§ **WORK TO BE COMPLETED**
Could you transcribe exactly the lines below, from the line with "receipt of all payments due" through the line with "economy from the", and nothing else, leaving out the pictures?

Extracted page text data
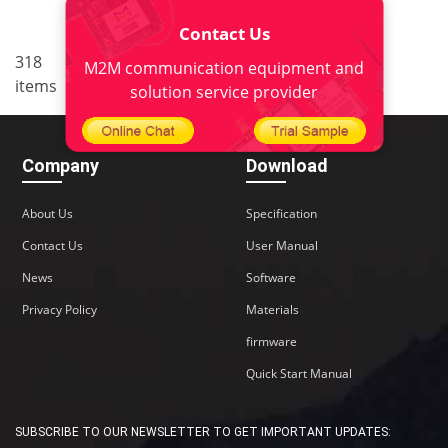
Contact Us
..
318
4
<
1
2
3
5
6
M2M communication equipment and
items
22
>
solution service provider
Company
Download
About Us
Specification
Contact Us
User Manual
News
Software
Privacy Policy
Materials
firmware
Quick Start Manual
SUBSCRIBE TO OUR NEWSLETTER TO GET IMPORTANT UPDATES:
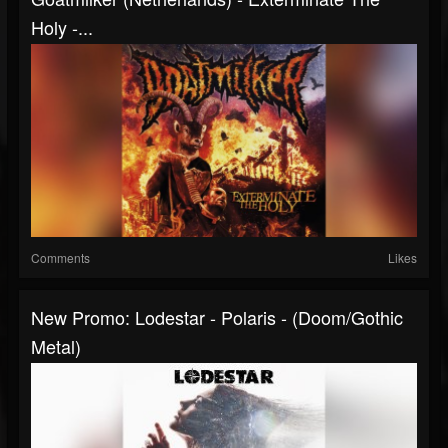
Holy -...
Comments
Likes
New Promo: Lodestar - Polaris - (Doom/Gothic
Metal)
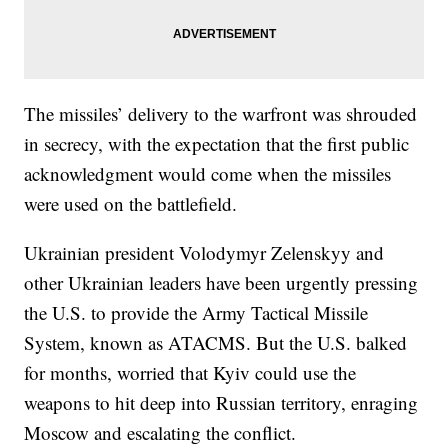
The missiles’ delivery to the warfront was shrouded
in secrecy, with the expectation that the first public
acknowledgment would come when the missiles
were used on the battlefield.
Ukrainian president Volodymyr Zelenskyy and
other Ukrainian leaders have been urgently pressing
the U.S. to provide the Army Tactical Missile
System, known as ATACMS. But the U.S. balked
for months, worried that Kyiv could use the
weapons to hit deep into Russian territory, enraging
Moscow and escalating the conflict.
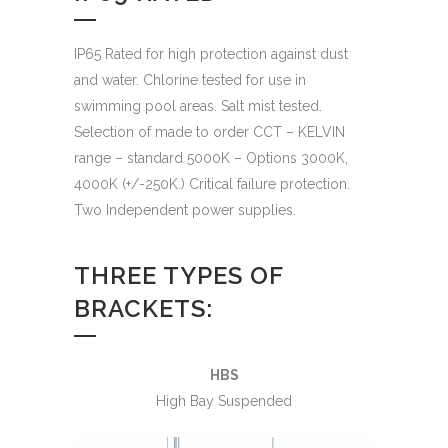
IP65 Rated for high protection against dust
and water. Chlorine tested for use in
swimming pool areas. Salt mist tested.
Selection of made to order CCT – KELVIN
range – standard 5000K – Options 3000K,
4000K (+/-250K.) Critical failure protection.
Two Independent power supplies.
THREE TYPES OF
BRACKETS:
HBS
High Bay Suspended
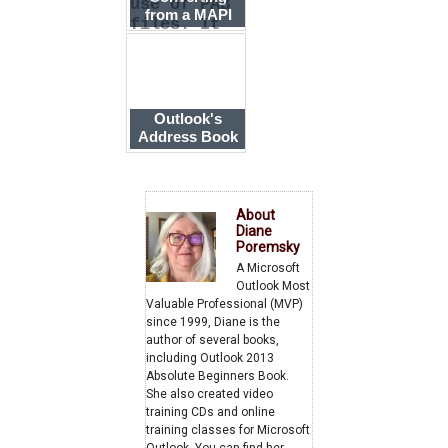
use of PAB
from a MAPI
files. It
Address Book
can impor
to Contacts
Outlook's
Address Book
is Empty
About
Diane
Poremsky
A Microsoft
Outlook Most
Valuable Professional (MVP)
since 1999, Diane is the
author of several books,
including Outlook 2013
Absolute Beginners Book.
She also created video
training CDs and online
training classes for Microsoft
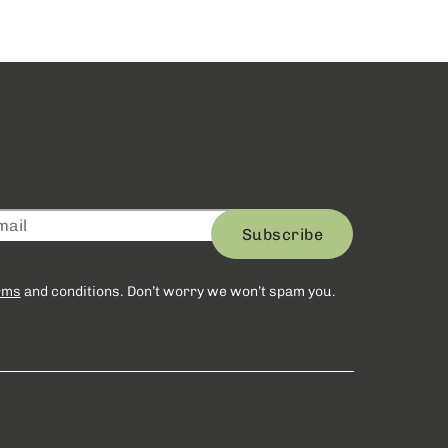
Subscribe
rms
and conditions. Don’t worry we won’t spam you.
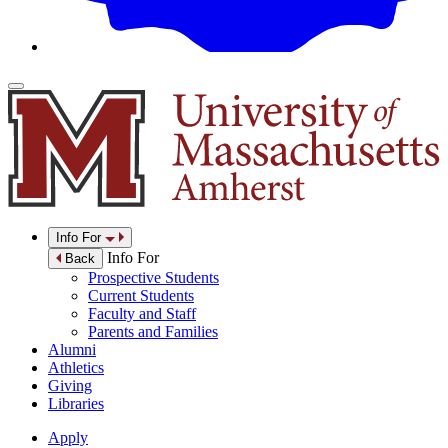
Info For
Info For
Back
Prospective Students
Current Students
Faculty and Staff
Parents and Families
Alumni
Athletics
Giving
Libraries
Apply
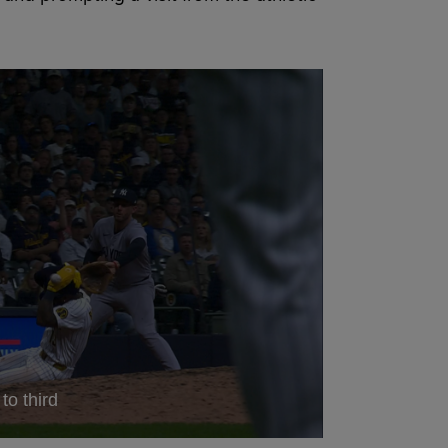
to third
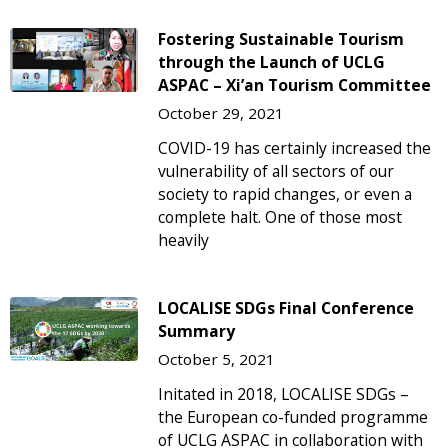
Fostering Sustainable Tourism
through the Launch of UCLG
ASPAC – Xi’an Tourism Committee
October 29, 2021
COVID-19 has certainly increased the
vulnerability of all sectors of our
society to rapid changes, or even a
complete halt. One of those most
heavily
LOCALISE SDGs Final Conference
Summary
October 5, 2021
Initated in 2018, LOCALISE SDGs –
the European co-funded programme
of UCLG ASPAC in collaboration with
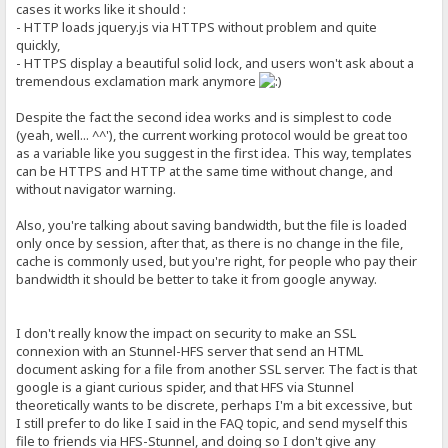
cases it works like it should :
- HTTP loads jquery.js via HTTPS without problem and quite
quickly,
- HTTPS display a beautiful solid lock, and users won't ask about a
tremendous exclamation mark anymore
Despite the fact the second idea works and is simplest to code
(yeah, well... ^^'), the current working protocol would be great too
as a variable like you suggest in the first idea. This way, templates
can be HTTPS and HTTP at the same time without change, and
without navigator warning.
Also, you're talking about saving bandwidth, but the file is loaded
only once by session, after that, as there is no change in the file,
cache is commonly used, but you're right, for people who pay their
bandwidth it should be better to take it from google anyway.
I don't really know the impact on security to make an SSL
connexion with an Stunnel-HFS server that send an HTML
document asking for a file from another SSL server. The fact is that
google is a giant curious spider, and that HFS via Stunnel
theoretically wants to be discrete, perhaps I'm a bit excessive, but
I still prefer to do like I said in the FAQ topic, and send myself this
file to friends via HFS-Stunnel, and doing so I don't give any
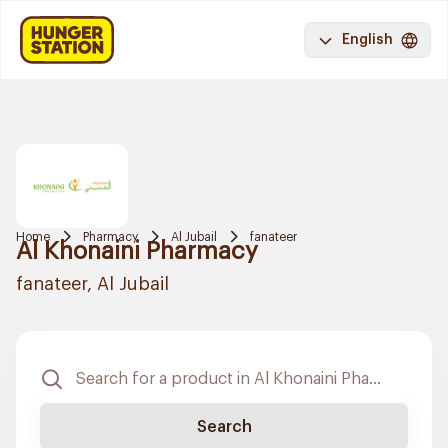
English
Home
Pharmacy
Al Jubail
fanateer
Al Khonaini Pharmacy
fanateer, Al Jubail
Search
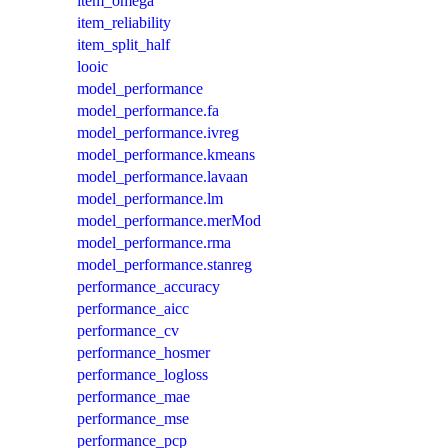
item_omega
item_reliability
item_split_half
looic
model_performance
model_performance.fa
model_performance.ivreg
model_performance.kmeans
model_performance.lavaan
model_performance.lm
model_performance.merMod
model_performance.rma
model_performance.stanreg
performance_accuracy
performance_aicc
performance_cv
performance_hosmer
performance_logloss
performance_mae
performance_mse
performance_pcp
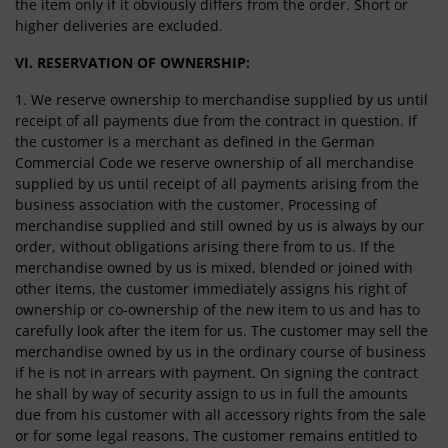
the item only if it obviously differs from the order. Short or
higher deliveries are excluded.
VI. RESERVATION OF OWNERSHIP:
1. We reserve ownership to merchandise supplied by us until
receipt of all payments due from the contract in question. If
the customer is a merchant as defined in the German
Commercial Code we reserve ownership of all merchandise
supplied by us until receipt of all payments arising from the
business association with the customer. Processing of
merchandise supplied and still owned by us is always by our
order, without obligations arising there from to us. If the
merchandise owned by us is mixed, blended or joined with
other items, the customer immediately assigns his right of
ownership or co-ownership of the new item to us and has to
carefully look after the item for us. The customer may sell the
merchandise owned by us in the ordinary course of business
if he is not in arrears with payment. On signing the contract
he shall by way of security assign to us in full the amounts
due from his customer with all accessory rights from the sale
or for some legal reasons. The customer remains entitled to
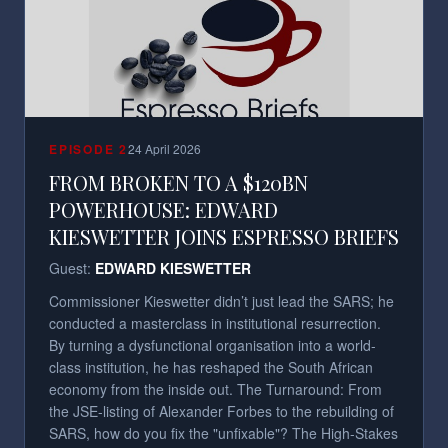
EPISODE
2
24 April 2026
FROM BROKEN TO A $120BN
POWERHOUSE: EDWARD
KIESWETTER JOINS ESPRESSO BRIEFS
Guest:
EDWARD KIESWETTER
Commissioner Kieswetter didn’t just lead the SARS; he
conducted a masterclass in institutional resurrection.
By turning a dysfunctional organisation into a world-
class institution, he has reshaped the South African
economy from the inside out. The Turnaround: From
the JSE-listing of Alexander Forbes to the rebuilding of
SARS, how do you fix the "unfixable"? The High-Stakes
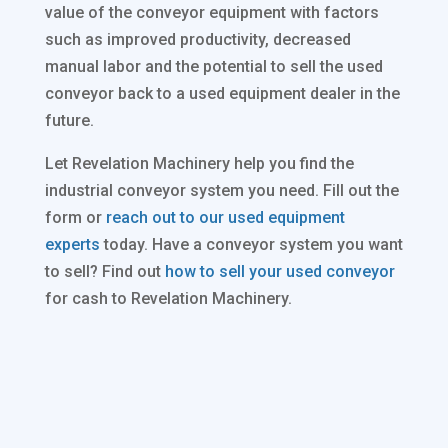
value of the conveyor equipment with factors
such as improved productivity, decreased
manual labor and the potential to sell the used
conveyor back to a used equipment dealer in the
future.
Let Revelation Machinery help you find the
industrial conveyor system you need. Fill out the
form or
reach out to our used equipment
experts
today. Have a conveyor system you want
to sell? Find out
how to sell your used conveyor
for cash to Revelation Machinery.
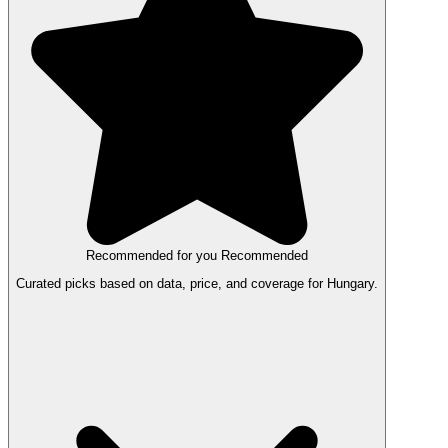
Recommended for you
Recommended
Curated picks based on data, price, and coverage for Hungary.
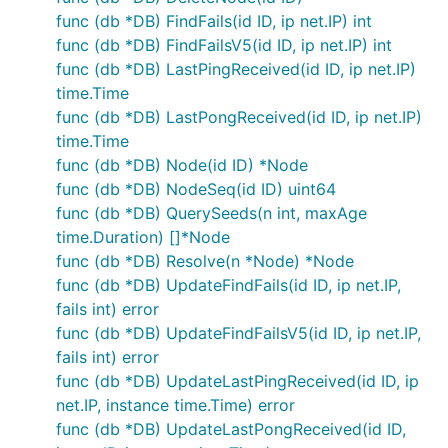
func (db *DB) FindFails(id ID, ip net.IP) int
func (db *DB) FindFailsV5(id ID, ip net.IP) int
func (db *DB) LastPingReceived(id ID, ip net.IP)
time.Time
func (db *DB) LastPongReceived(id ID, ip net.IP)
time.Time
func (db *DB) Node(id ID) *Node
func (db *DB) NodeSeq(id ID) uint64
func (db *DB) QuerySeeds(n int, maxAge
time.Duration) []*Node
func (db *DB) Resolve(n *Node) *Node
func (db *DB) UpdateFindFails(id ID, ip net.IP,
fails int) error
func (db *DB) UpdateFindFailsV5(id ID, ip net.IP,
fails int) error
func (db *DB) UpdateLastPingReceived(id ID, ip
net.IP, instance time.Time) error
func (db *DB) UpdateLastPongReceived(id ID,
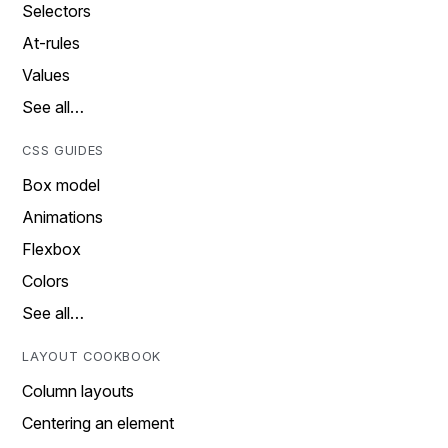
Selectors
At-rules
Values
See all…
CSS GUIDES
Box model
Animations
Flexbox
Colors
See all…
LAYOUT COOKBOOK
Column layouts
Centering an element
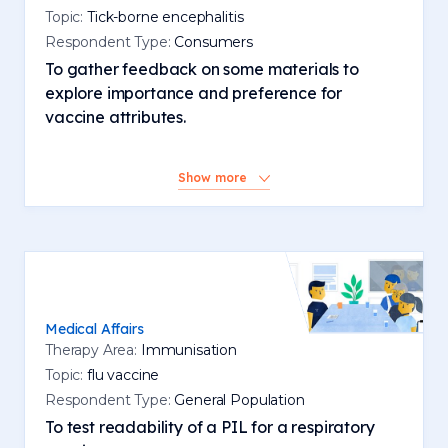
Topic:
Tick-borne encephalitis
Respondent Type:
Consumers
To gather feedback on some materials to
explore importance and preference for
vaccine attributes.
Show more
Medical Affairs
Therapy Area:
Immunisation
Topic:
flu vaccine
Respondent Type:
General Population
To test readability of a PIL for a respiratory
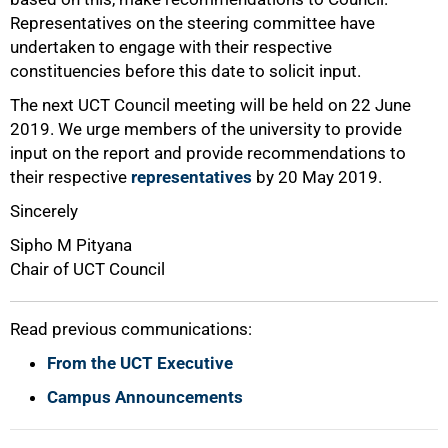
Representatives on the steering committee have
undertaken to engage with their respective
100%
constituencies before this date to solicit input.
The next UCT Council meeting will be held on 22 June
2019. We urge members of the university to provide
input on the report and provide recommendations to
their respective
representatives
by 20 May 2019.
Sincerely
Sipho M Pityana
Chair of UCT Council
Read previous communications:
From the UCT Executive
Campus Announcements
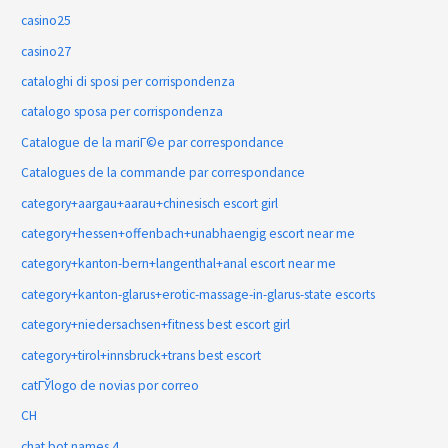
casino25
casino27
cataloghi di sposi per corrispondenza
catalogo sposa per corrispondenza
Catalogue de la mariГ©e par correspondance
Catalogues de la commande par correspondance
category+aargau+aarau+chinesisch escort girl
category+hessen+offenbach+unabhaengig escort near me
category+kanton-bern+langenthal+anal escort near me
category+kanton-glarus+erotic-massage-in-glarus-state escorts
category+niedersachsen+fitness best escort girl
category+tirol+innsbruck+trans best escort
catГЎlogo de novias por correo
CH
chat bot names 4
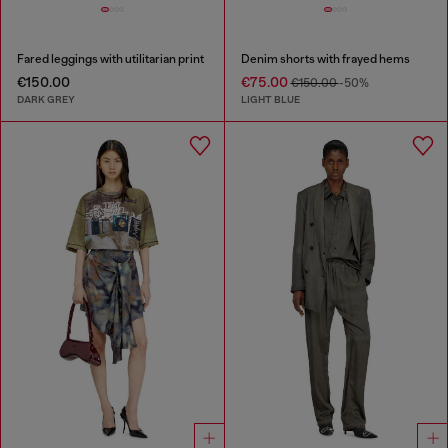
Fared leggings with utilitarian print
Denim shorts with frayed hems
€150.00
€75.00
€150.00
-50%
DARK GREY
LIGHT BLUE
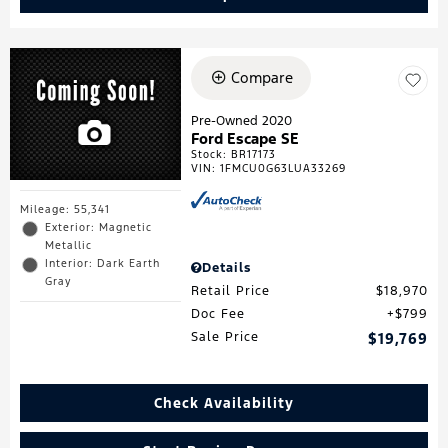
Compare
Pre-Owned 2020
Ford Escape SE
Stock
:
BR17173
VIN:
1FMCU0G63LUA33269
Mileage: 55,341
Exterior: Magnetic
Metallic
Interior: Dark Earth
Details
Gray
Retail Price
$18,970
Doc Fee
$799
Sale Price
$19,769
Check Availability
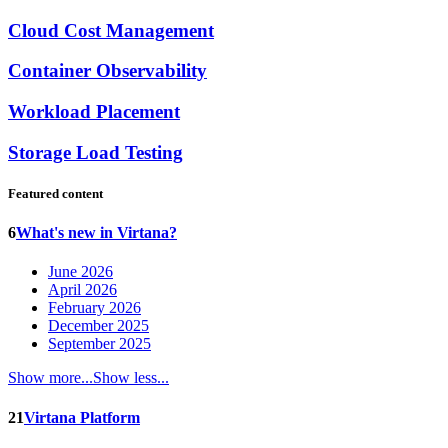
Cloud Cost Management
Container Observability
Workload Placement
Storage Load Testing
Featured content
6
What's new in Virtana?
June 2026
April 2026
February 2026
December 2025
September 2025
Show more...
Show less...
21
Virtana Platform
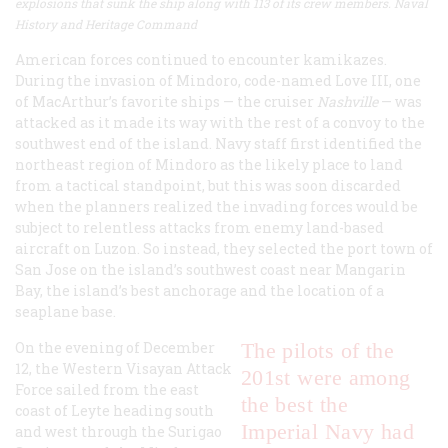
explosions that sunk the ship along with 113 of its crew members. Naval
History and Heritage Command
American forces continued to encounter kamikazes.
During the invasion of Mindoro, code-named Love III, one
of MacArthur’s favorite ships — the cruiser
Nashville
— was
attacked as it made its way with the rest of a convoy to the
southwest end of the island. Navy staff first identified the
northeast region of Mindoro as the likely place to land
from a tactical standpoint, but this was soon discarded
when the planners realized the invading forces would be
subject to relentless attacks from enemy land-based
aircraft on Luzon. So instead, they selected the port town of
San Jose on the island’s southwest coast near Mangarin
Bay, the island’s best anchorage and the location of a
seaplane base.
On the evening of December
The pilots of the
12, the Western Visayan Attack
201st were among
Force sailed from the east
the best the
coast of Leyte heading south
Imperial Navy had
and west through the Surigao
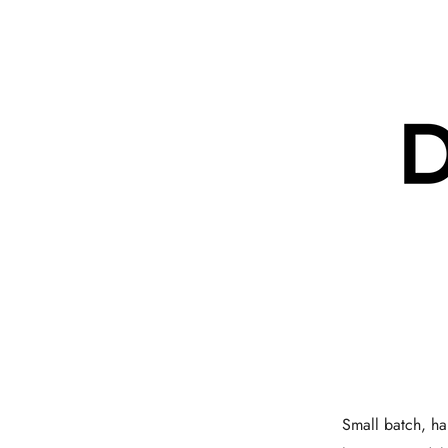
Small batch, han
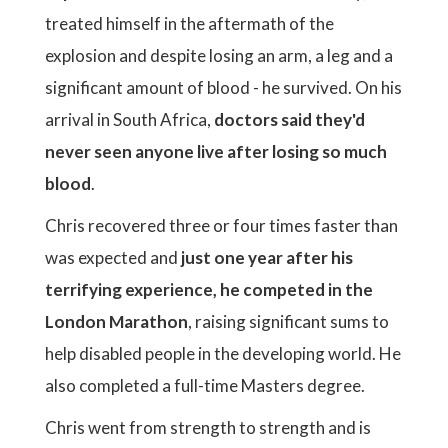
treated himself in the aftermath of the
explosion and despite losing an arm, a leg and a
significant amount of blood - he survived. On his
arrival in South Africa,
doctors said they'd
never seen anyone live after losing so much
blood
.
Chris recovered three or four times faster than
was expected and
just one year after his
terrifying experience, he competed in the
London Marathon
, raising significant sums to
help disabled people in the developing world. He
also completed a full-time Masters degree.
Chris went from strength to strength and is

§ **RESULT FOR THIS EXERCISE**
receipt of all payments due from the contract in question. If
the customer is a merchant as defined in the German
Commercial Code we reserve ownership of all merchandise
supplied by us until receipt of all payments arising from the
business association with the customer. Processing of
merchandise supplied and still owned by us is always by our
order, without obligations arising there from to us. If the
merchandise owned by us is mixed, blended or joined with
other items, the customer immediately assigns his right of
ownership or co-ownership of the new item to us and has to
carefully look after the item for us. The customer may sell the
merchandise owned by us in the ordinary course of business
if he is not in arrears with payment. On signing the contract
he shall by way of security assign to us in full the amounts
due from his customer with all accessory rights from the sale
or for some legal reasons. The customer remains entitled to
EPISODE
2
24 April 2026
FROM BROKEN TO A $120BN
POWERHOUSE: EDWARD
KIESWETTER JOINS ESPRESSO BRIEFS
Guest:
EDWARD KIESWETTER
Commissioner Kieswetter didn’t just lead the SARS; he
conducted a masterclass in institutional resurrection.
By turning a dysfunctional organisation into a world-
class institution, he has reshaped the South African
economy from the inside out. The Turnaround: From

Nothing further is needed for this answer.